La medida ha generado fuertes críticas de la oposición demócrata, que acusa al mandatario republicano de actuar de manera autoritaria y de utilizar la lucha contra la criminalidad como pretexto para ejecutar operativos migratorios en ciudades gobernadas por sus adversarios políticos. El gobernador de Illinois, J.B. Pritzker, expresó su rechazo a la militarización y acusó a los republicanos de “sembrar el caos”. “Quieren crear la zona de guerra para poder enviar aún más tropas. Tienen que largarse de aquí cuanto antes”, señaló durante una entrevista en CNN. La secretaria de Seguridad Nacional, Kristi Noem, defendió la decisión en Fox News, asegurando que Chicago es “una zona de guerra”, mientras que en la ciudad se reportaron violentos operativos del ICE (Servicio de Inmigración y Control de Aduanas).
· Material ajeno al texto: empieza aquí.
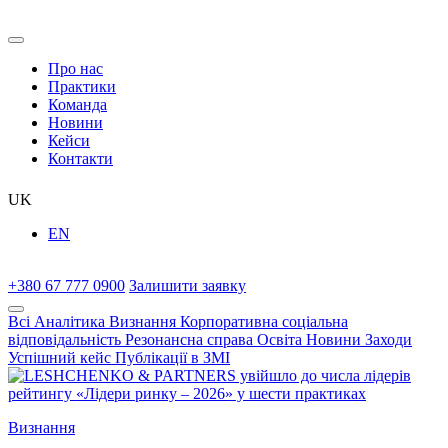
Про нас
Практики
Команда
Новини
Кейси
Контакти
UK
EN
+380 67 777 0900
Залишити заявку
Всі
Аналітика
Визнання
Корпоративна соціальна
відповідальність
Резонансна справа
Освіта
Новини
Заходи
Успішний кейс
Публікації в ЗМІ
Визнання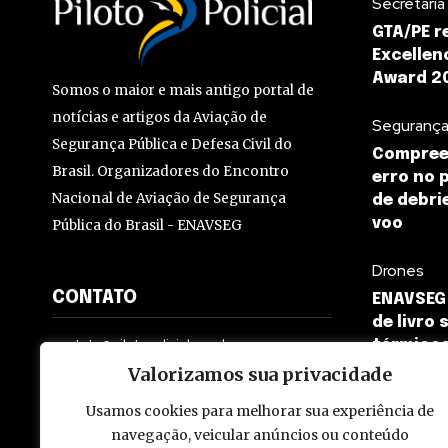
Secretaria
GTA/PE r
Excellen
Award 2
Somos o maior e mais antigo portal de
notícias e artigos da Aviação de
Segurança
Segurança Pública e Defesa Civil do
Compree
Brasil. Organizadores do Encontro
erro no 
Nacional de Aviação de Segurança
de debri
voo
Pública do Brasil - ENAVSEG
Drones
CONTATO
ENAVSEG
de livro
contato@pilotopolicial.com.br
térmico
Valorizamos sua privacidade
Usamos cookies para melhorar sua experiência de
navegação, veicular anúncios ou conteúdo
En uno de ellos, agentes federales irrumpieron en un edificio de apartamentos en el South Side, arrestando a 37 inmigrantes. Testimonios de residentes y activistas denuncian el uso de camionetas sin identificación, helicópteros Black Hawk y tácticas de estilo militar, incluso con niños y ciudadanos estadounidenses sujetos con bridas durante los procedimientos. Estas acciones han provocado tensión y miedo entre los habitantes. El gobernador Pritzker solicitó una investigación formal sobre los hechos y criticó que se empleen métodos propios de combate urbano en operaciones migratorias. “Esto no es normal. No está bien”, declaró, advirtiendo sobre el riesgo de escalar la violencia en la ciudad.